(Record set)
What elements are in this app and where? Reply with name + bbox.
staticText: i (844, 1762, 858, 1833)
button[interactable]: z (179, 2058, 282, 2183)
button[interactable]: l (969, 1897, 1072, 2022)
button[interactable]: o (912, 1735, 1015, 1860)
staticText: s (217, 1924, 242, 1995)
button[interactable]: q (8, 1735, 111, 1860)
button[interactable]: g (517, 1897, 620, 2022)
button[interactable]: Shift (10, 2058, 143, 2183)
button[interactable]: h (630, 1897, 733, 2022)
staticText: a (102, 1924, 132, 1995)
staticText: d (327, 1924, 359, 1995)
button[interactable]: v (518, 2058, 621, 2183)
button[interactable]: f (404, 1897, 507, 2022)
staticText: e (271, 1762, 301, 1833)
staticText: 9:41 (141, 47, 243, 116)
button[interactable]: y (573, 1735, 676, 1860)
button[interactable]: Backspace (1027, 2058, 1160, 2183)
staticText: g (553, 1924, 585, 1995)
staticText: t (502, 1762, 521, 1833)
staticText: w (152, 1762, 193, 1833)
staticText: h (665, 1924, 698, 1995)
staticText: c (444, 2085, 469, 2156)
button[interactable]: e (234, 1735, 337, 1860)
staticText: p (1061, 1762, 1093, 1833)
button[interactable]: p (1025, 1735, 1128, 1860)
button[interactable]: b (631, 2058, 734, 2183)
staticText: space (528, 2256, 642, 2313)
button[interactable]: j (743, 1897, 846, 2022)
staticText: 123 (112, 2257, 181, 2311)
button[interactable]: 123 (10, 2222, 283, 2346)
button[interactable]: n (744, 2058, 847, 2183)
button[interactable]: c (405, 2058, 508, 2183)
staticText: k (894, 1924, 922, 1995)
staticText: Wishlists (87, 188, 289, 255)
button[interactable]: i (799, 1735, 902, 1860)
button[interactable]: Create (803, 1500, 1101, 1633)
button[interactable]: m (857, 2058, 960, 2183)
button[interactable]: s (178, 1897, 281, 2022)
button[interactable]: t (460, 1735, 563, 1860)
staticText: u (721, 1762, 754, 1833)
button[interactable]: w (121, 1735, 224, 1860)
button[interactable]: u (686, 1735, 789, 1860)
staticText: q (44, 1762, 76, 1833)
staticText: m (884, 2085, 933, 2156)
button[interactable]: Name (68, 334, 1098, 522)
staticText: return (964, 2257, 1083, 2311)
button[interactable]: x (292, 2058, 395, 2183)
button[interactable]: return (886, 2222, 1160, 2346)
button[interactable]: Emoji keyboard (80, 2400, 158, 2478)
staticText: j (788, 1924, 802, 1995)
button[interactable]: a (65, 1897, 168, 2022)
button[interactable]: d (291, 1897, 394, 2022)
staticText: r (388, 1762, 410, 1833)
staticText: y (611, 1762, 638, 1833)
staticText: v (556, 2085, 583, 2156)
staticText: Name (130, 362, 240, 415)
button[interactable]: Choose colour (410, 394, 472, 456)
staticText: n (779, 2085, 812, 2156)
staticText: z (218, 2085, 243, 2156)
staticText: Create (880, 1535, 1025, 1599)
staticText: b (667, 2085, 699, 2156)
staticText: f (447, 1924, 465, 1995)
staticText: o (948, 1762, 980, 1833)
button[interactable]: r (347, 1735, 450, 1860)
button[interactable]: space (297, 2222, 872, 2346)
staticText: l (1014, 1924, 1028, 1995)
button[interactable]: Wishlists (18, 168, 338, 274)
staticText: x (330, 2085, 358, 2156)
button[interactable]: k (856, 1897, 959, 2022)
(End Record set)
Aim of the task – In the records, count every line that includes "return" and give the count alone.

Exercise solution – 2